Munch. Le cri intérieur de Henrik Martin Dahlsbakken : un biopic original

 

Sorti en salles ce mercredi 20 décembre, le film Munch. Le cri intérieur de Henrik Martin Dahlsbakken évoque cet épisode de la vie du peintre de manière plutôt étonnante. Pensé par son réalisateur comme une exposition en quatre actes, le biopic se divise en effet en quatre volets réalisés chacun dans un style et par un scénariste différent, qui correspondent à une période de la carrière de l’artiste torturé : son entrée dans le monde de l’art et son premier amour en Norvège, ses années difficiles à Copenhague durant la quarantaine, où une grande dépression et des hallucinations l'amèneront à être hospitalisé, et les derniers jours de sa vie, en 1944, alors que les Nazis menacent de saisir ses toiles. 

 

Pour l’ère berlinoise, enfin, le cinéaste fait le choix original de transposer la vie de Munch (1863-1944) au Berlin d’aujourd’hui.

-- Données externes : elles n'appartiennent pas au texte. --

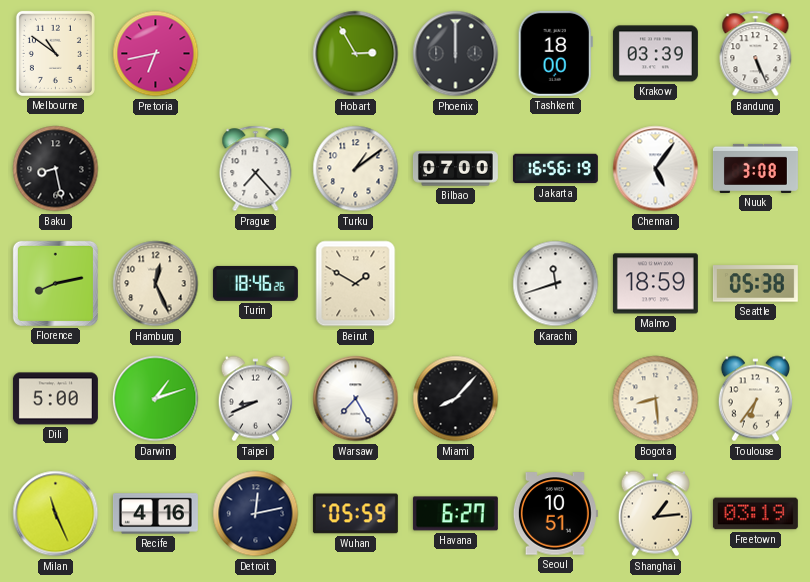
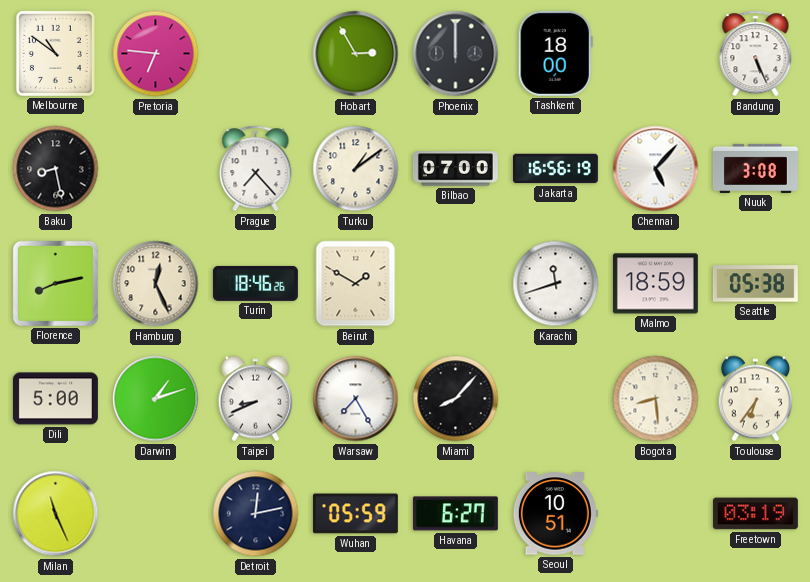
Pretoria: 6:43 -> 6:46
Krakow: 03:39 -> none
Chennai: 5:06 -> 5:07
Recife: 4:16 -> none
Shanghai: 1:14 -> none
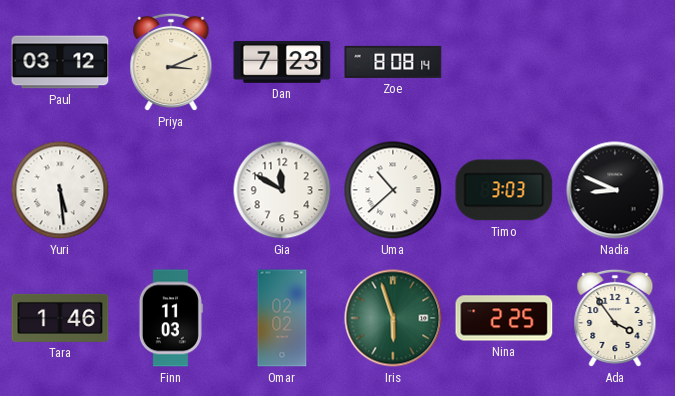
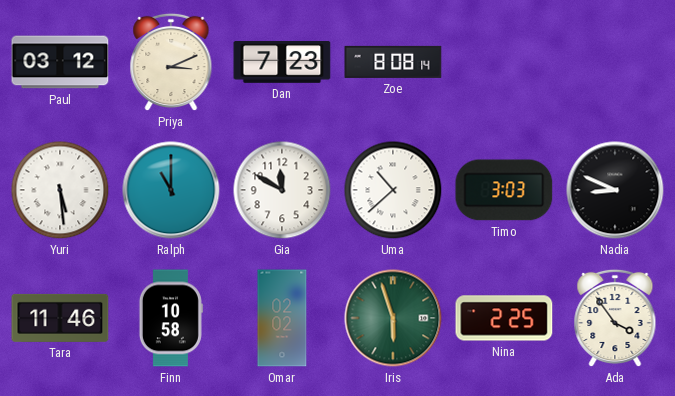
Ralph: none -> 11:00
Tara: 1:46 -> 11:46
Finn: 11:03 -> 10:58
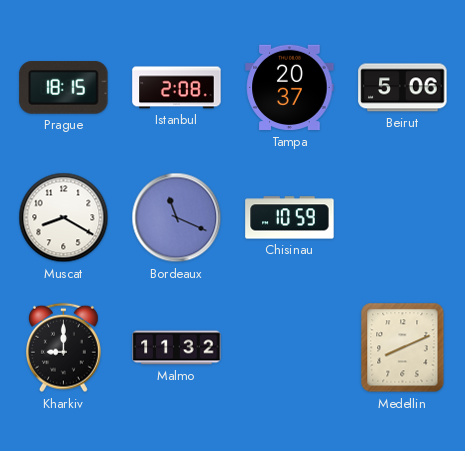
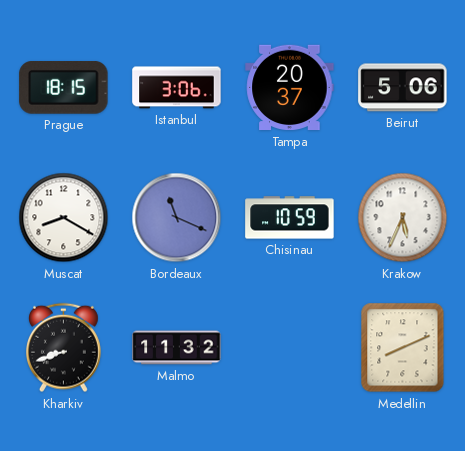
Istanbul: 2:08 -> 3:06
Krakow: none -> 5:34
Kharkiv: 9:00 -> 8:42
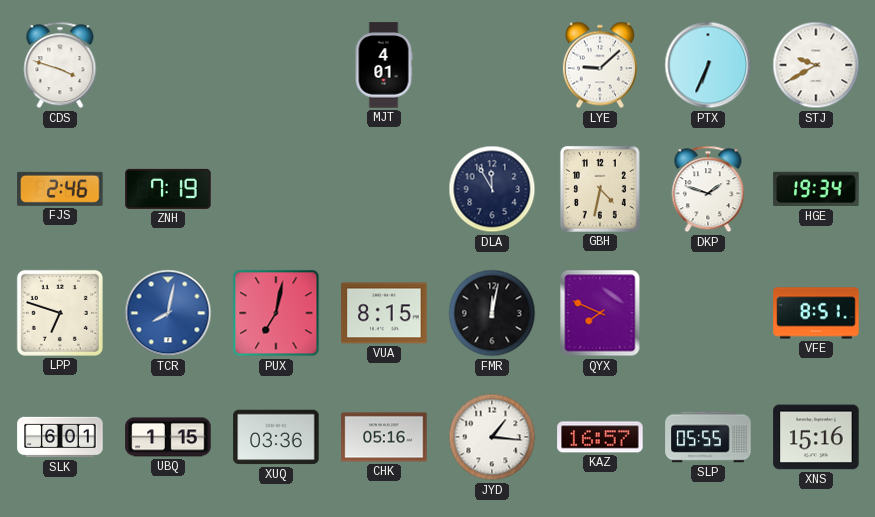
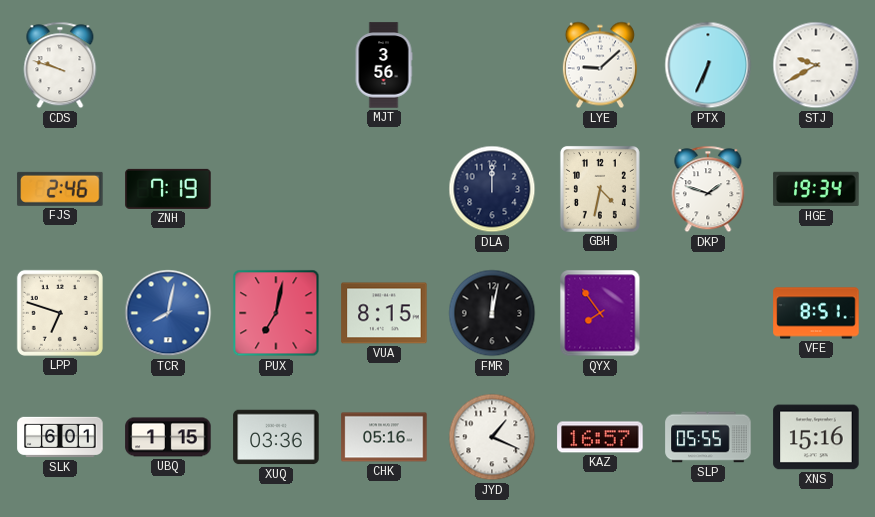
CDS: 3:48 -> 9:48
MJT: 4:01 -> 3:56
DLA: 11:55 -> 12:00
QYX: 7:49 -> 7:54
JYD: 1:16 -> 1:19
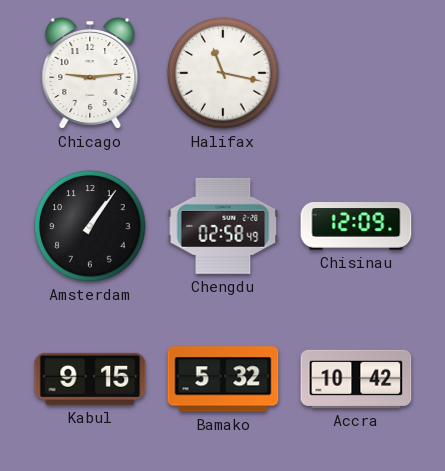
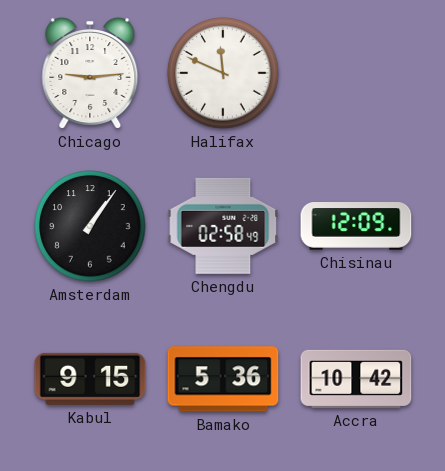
Halifax: 11:17 -> 11:49
Bamako: 5:32 -> 5:36
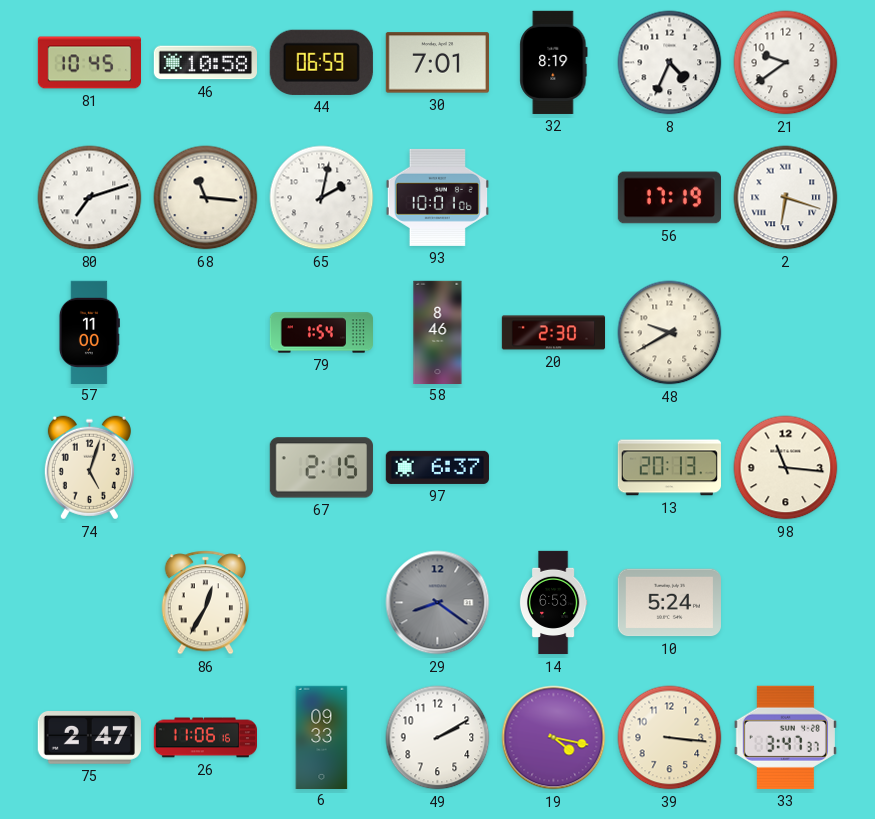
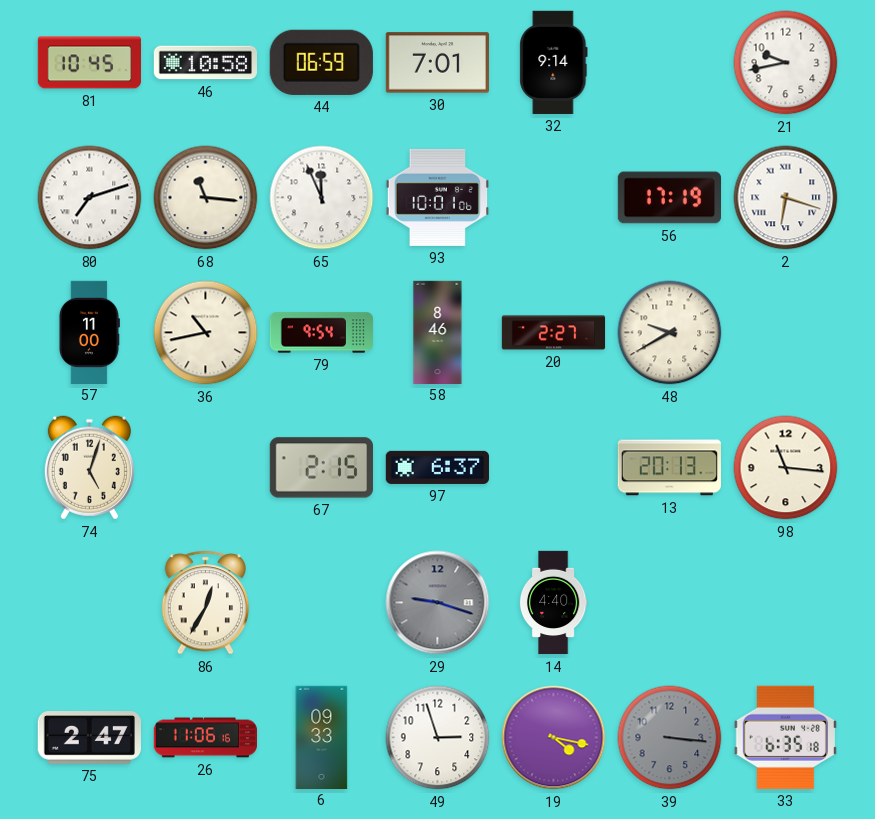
32: 8:19 -> 9:14
8: 4:34 -> none
21: 9:39 -> 9:43
65: 2:02 -> 11:56
36: none -> 10:43
79: 1:54 -> 9:54
20: 2:30 -> 2:27
29: 8:21 -> 9:18
14: 6:53 -> 4:40
10: 5:24 -> none
49: 2:10 -> 2:57
39 dial: cream -> grey
33: 3:47 -> 6:35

L’artiste alors à l’aube de la trentaine apparaît dans une rave techno de la capitale, où il parle d’art avec ses camarades avant de s'isoler dans les toilettes, en proie à ses propres démons. Dehors, un homme plus âgé l’interpelle et le submerge de questions sur son travail, avant de le reconnaître : c’est bien lui le peintre dont l’exposition personnelle vient de fermer ses portes suite aux réactions négatives du public. Allégorie d’un monde de l’art conservateur et hostile à son égard, l’homme frappe Munch au visage au point de le mettre à terre. Dans la scène suivante, l'artiste apparaîtra finalement dans son atelier, en train d’esquisser au sol les traits de ce qui deviendra Le Cri, montrant le salut artistique d’un homme dans la tourmente, et rappelant le pouvoir cathartique de la création. Car, comme le déclare l’une des quatre versions de Munch dans le film, “l’art véritable se crée au prix de la paix et de l’harmonie.”

 

Munch. Le cri intérieur (2023) de Henrik Martin Dahlsbakken, actuellement au cinéma.